Re: [linux-audio-dev] lock-free data structures

New Message Reply About this list Date view Thread view Subject view Author view Other groups

Subject: Re: [linux-audio-dev] lock-free data structures
From: Benno Senoner (sbenno_AT_gardena.net)
Date: Fri Jun 18 2004 - 07:24:04 EEST


Joshua Haberman wrote:

>
> At the moment I am favoring an approach that uses multiple discrete
> buffers and passing pointers to them, rather than pushing data on a
> ring buffer. One major reason is that it allows you to send the data
> to multiple places. Say you want to send a captured buffer to both
> the disk thread (for recording) and the GUI thread (for displaying a
> VU meter). With ring buffers you would have to copy this data to two
> separate ring buffers, one for each thread that will read it. With
> multiple buffers, you can just send the same pointer to both threads.

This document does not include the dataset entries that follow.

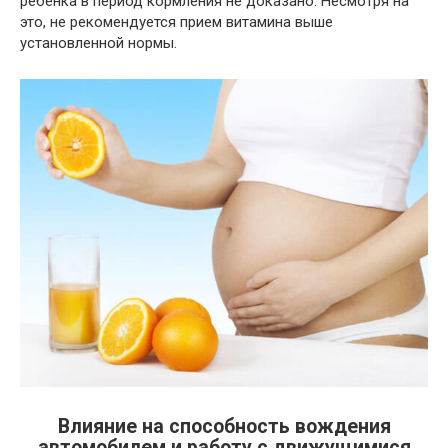
ребенка в период кормления не доказано. Несмотря на
это, не рекомендуется прием витамина выше
установленной нормы.
Влияние на способность вождения
автомобилем и работу с движущимися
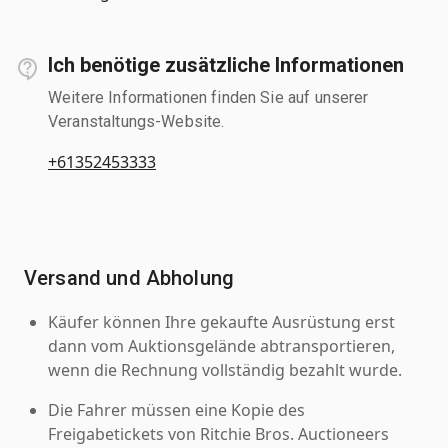
Ich benötige zusätzliche Informationen
Weitere Informationen finden Sie auf unserer
Veranstaltungs-Website.
+61352453333
Versand und Abholung
Käufer können Ihre gekaufte Ausrüstung erst
dann vom Auktionsgelände abtransportieren,
wenn die Rechnung vollständig bezahlt wurde.
Die Fahrer müssen eine Kopie des
Freigabetickets von Ritchie Bros. Auctioneers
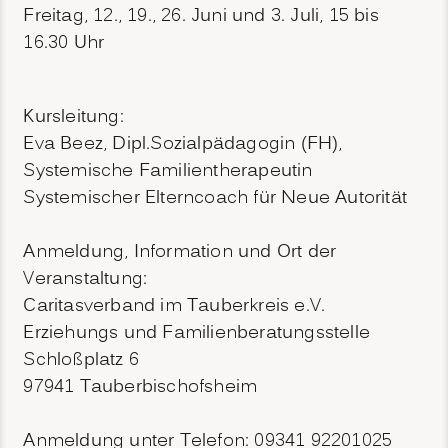
Freitag, 12., 19., 26. Juni und 3. Juli, 15 bis
16.30 Uhr
Kursleitung:
Eva Beez, Dipl.Sozialpädagogin (FH),
Systemische Familientherapeutin
Systemischer Elterncoach für Neue Autorität
Anmeldung, Information und Ort der
Veranstaltung:
Caritasverband im Tauberkreis e.V.
Erziehungs und Familienberatungsstelle
Schloßplatz 6
97941 Tauberbischofsheim
Anmeldung unter Telefon: 09341 92201025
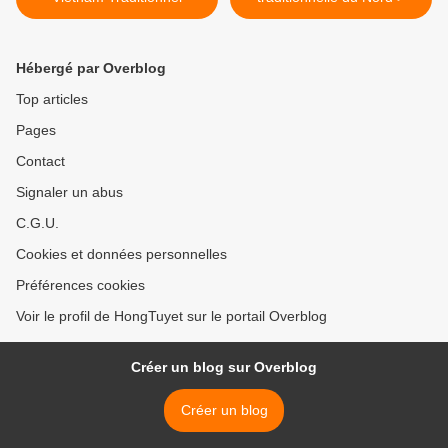
Hébergé par Overblog
Top articles
Pages
Contact
Signaler un abus
C.G.U.
Cookies et données personnelles
Préférences cookies
Voir le profil de HongTuyet sur le portail Overblog
Créer un blog sur Overblog
Créer un blog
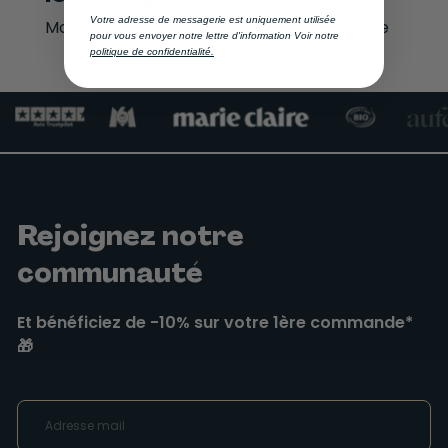
Votre adresse de messagerie est uniquement utilisée
Mobilier
,
Lits Adultes
,
Sélection de la rentrée
pour vous envoyer notre lettre d'information Voir notre
politique de confidentialité.
Rejoignez notre
communauté
Et bénéficiez de -10% sur votre 1ère commande*
🎁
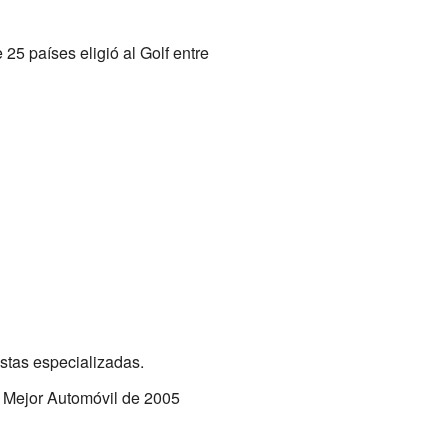
 25 países eligió al Golf entre
istas especializadas.
l Mejor Automóvil de 2005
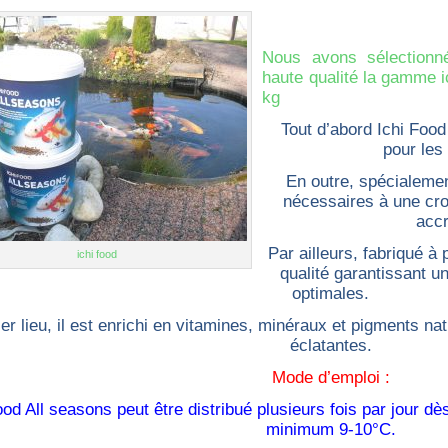
Nous avons sélectionn
haute qualité la gamme i
kg
Tout d’abord Ichi Food
pour les
En outre, spécialeme
nécessaires à une cro
accr
Par ailleurs, fabriqué à
ichi food
qualité garantissant u
optimales.
er lieu, il est enrichi en vitamines, minéraux et pigments na
éclatantes.
Mode d’emploi :
ood All seasons peut être distribué plusieurs fois par jour dè
minimum 9-10°C.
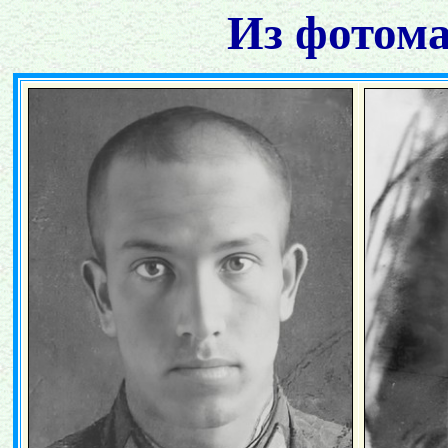
Из фотома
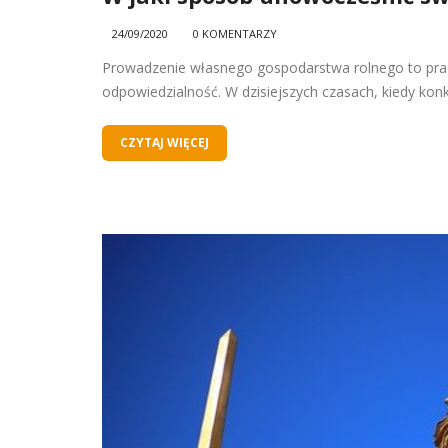
24/09/2020
0 KOMENTARZY
Prowadzenie własnego gospodarstwa rolnego to praca,
odpowiedzialność. W dzisiejszych czasach, kiedy konkur
CZYTAJ WIĘCEJ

Yes you would need to copy buffers but messing around with slow GUIs is
always a pain so in that case I'd choose to copy.
Why ?
Let me make an example.
Assume I want to show a FFT or an oscilloscope that displays incoming
audio data (or from a disk track).
As long as we display only one FFT/oscilloscope the overhead caused by
the memory copy is low.
Of course if we have to copy 100 stereo tracks you get about 17MB/sec
which can add a measurable overhead.
But the question is: did you try to open 100 FFT meters at the same time ?
I guess that would make the memory copy overhead look minuscule compared
to the graphics output.

> Also, I have a strategy in mind for gracefully degrading when the GUI
> thread can't pull data from the FIFO fast enough (again, for VU meters
> or some other kind of visualization). Instead of queuing up more and
> more unconsumed buffers, I will give the FIFO an upper limit, a number
> of buffers past which it will discard the oldest buffers. It's not
> immediately clear to me how you could implement this same strategy
> with a ring buffer.

In the case of FFT/oscilloscope GUIs (or any kind of GUI that displays
audio data) I'd do the following:

RingBuffer audio_ringbuffer;
RingBuffer gui_ringbuffer;

disk thread:
while(1) {
 read data into audio_ringbuffer
 check if there is enough space in the GUI ringbuffer which must be >= than
 the data just read.
 if yes then memcpy(data from audio ringbuffer to GUI ringbuffer)
 else don'rt write this block of data to the GUI ringbuffer
}

In that case you have one single memory copy for mirroring the data
you've put into the
audio ringbuffer to the GUI ringbuffer.
And in case the GUI ringbuffer gets completely filled (because the GUI
thread is unable to
process all the data it gets) you simply discard the current data block.
Visually it means the following: the GUI thread, as longs as the machine
is able to cope with the load
will show the FFT/oscilloscope smoothly and in case it cannot keep up,
it will simply leave out
some samples and will not show them, this will probably cause some jump
in the oscilloscope window
(less in FFT because you have to lowpass FFT movements anyway).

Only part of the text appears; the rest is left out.